Section 232 Tariffs on Steel and Aluminum: Compliance Guide
Camtom Team·20 de febrero de 2026·8 min
What Is Section 232 and Why Does It Matter?
Section 232 of the Trade Expansion Act of 1962 authorizes the President of the United States to impose tariffs or other trade restrictions on imports that threaten national security. In March 2018, the Department of Commerce concluded that steel and aluminum imports threatened to impair US national security by undermining domestic production capacity critical to defense and infrastructure. Based on this finding, the President imposed a 25% tariff on steel imports and a 10% tariff on aluminum imports from nearly all countries. These tariffs remain in effect in 2026 and have become a permanent feature of the US trade landscape for metal importers.
Unlike most tariffs, Section 232 duties are imposed as a matter of national security rather than trade remedy or retaliation. This distinction matters legally — Section 232 tariffs are not subject to the same sunset provisions, injury determinations, or WTO dispute resolution processes that govern antidumping or countervailing duties. The tariffs apply broadly across product categories and countries, making them one of the widest-reaching trade measures in modern US history.

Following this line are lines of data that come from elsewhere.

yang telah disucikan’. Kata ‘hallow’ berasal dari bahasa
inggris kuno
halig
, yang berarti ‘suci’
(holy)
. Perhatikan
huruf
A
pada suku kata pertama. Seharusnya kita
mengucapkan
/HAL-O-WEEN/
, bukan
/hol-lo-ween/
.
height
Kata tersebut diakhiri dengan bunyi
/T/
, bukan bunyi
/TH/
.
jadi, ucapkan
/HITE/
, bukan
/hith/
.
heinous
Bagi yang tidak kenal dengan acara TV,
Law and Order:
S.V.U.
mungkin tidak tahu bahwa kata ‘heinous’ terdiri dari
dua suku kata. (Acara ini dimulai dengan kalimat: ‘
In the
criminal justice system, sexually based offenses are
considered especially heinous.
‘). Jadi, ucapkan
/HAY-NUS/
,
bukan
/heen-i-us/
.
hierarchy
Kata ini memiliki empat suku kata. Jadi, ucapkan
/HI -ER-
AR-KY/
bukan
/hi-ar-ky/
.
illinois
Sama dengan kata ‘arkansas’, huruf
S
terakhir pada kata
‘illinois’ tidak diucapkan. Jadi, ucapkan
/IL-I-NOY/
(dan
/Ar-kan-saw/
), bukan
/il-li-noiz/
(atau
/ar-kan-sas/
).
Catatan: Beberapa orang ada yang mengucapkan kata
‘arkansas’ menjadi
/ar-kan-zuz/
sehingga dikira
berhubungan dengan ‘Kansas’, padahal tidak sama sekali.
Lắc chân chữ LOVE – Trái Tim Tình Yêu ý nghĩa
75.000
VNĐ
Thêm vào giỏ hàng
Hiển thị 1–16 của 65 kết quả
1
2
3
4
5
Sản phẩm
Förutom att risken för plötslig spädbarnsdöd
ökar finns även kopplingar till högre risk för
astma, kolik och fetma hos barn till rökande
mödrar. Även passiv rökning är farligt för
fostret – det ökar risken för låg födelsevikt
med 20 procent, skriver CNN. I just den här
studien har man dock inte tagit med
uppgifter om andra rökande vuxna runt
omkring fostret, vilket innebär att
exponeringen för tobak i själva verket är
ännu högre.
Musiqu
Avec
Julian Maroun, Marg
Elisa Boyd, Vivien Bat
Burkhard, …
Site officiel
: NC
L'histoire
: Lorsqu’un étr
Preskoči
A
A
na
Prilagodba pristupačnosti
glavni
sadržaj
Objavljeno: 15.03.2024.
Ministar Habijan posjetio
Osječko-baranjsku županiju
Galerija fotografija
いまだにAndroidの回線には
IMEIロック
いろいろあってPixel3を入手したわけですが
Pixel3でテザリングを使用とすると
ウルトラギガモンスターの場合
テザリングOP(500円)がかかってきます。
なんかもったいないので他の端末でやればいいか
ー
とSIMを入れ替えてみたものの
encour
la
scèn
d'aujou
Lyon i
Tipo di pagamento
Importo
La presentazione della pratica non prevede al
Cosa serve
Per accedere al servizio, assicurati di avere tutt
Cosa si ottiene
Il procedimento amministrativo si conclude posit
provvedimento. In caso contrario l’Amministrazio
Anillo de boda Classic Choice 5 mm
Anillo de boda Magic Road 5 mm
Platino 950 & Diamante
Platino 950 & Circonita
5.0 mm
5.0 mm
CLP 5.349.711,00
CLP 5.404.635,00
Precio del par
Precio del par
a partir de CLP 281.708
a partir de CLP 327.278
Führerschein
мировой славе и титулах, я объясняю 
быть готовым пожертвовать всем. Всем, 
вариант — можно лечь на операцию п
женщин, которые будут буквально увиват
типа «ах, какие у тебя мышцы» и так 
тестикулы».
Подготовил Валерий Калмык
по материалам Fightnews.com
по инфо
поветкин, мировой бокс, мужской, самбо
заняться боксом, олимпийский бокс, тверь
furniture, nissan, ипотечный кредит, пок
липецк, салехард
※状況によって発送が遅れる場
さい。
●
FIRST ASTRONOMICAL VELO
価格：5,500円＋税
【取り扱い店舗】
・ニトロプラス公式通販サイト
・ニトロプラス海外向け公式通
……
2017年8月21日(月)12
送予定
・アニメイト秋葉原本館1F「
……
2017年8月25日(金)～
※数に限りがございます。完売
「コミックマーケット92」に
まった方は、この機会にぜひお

Current Tariff Rates and Product Scope
The current Section 232 tariff rates are 25% on steel articles and 25% on aluminum articles (the aluminum rate was increased from 10% to 25% effective March 2025). These tariffs are assessed as ad valorem duties on top of the normal MFN duty rate, meaning the total duty on a covered product can reach 30% or more when the base tariff is included. The product scope is defined by specific HTS codes identified in the presidential proclamations.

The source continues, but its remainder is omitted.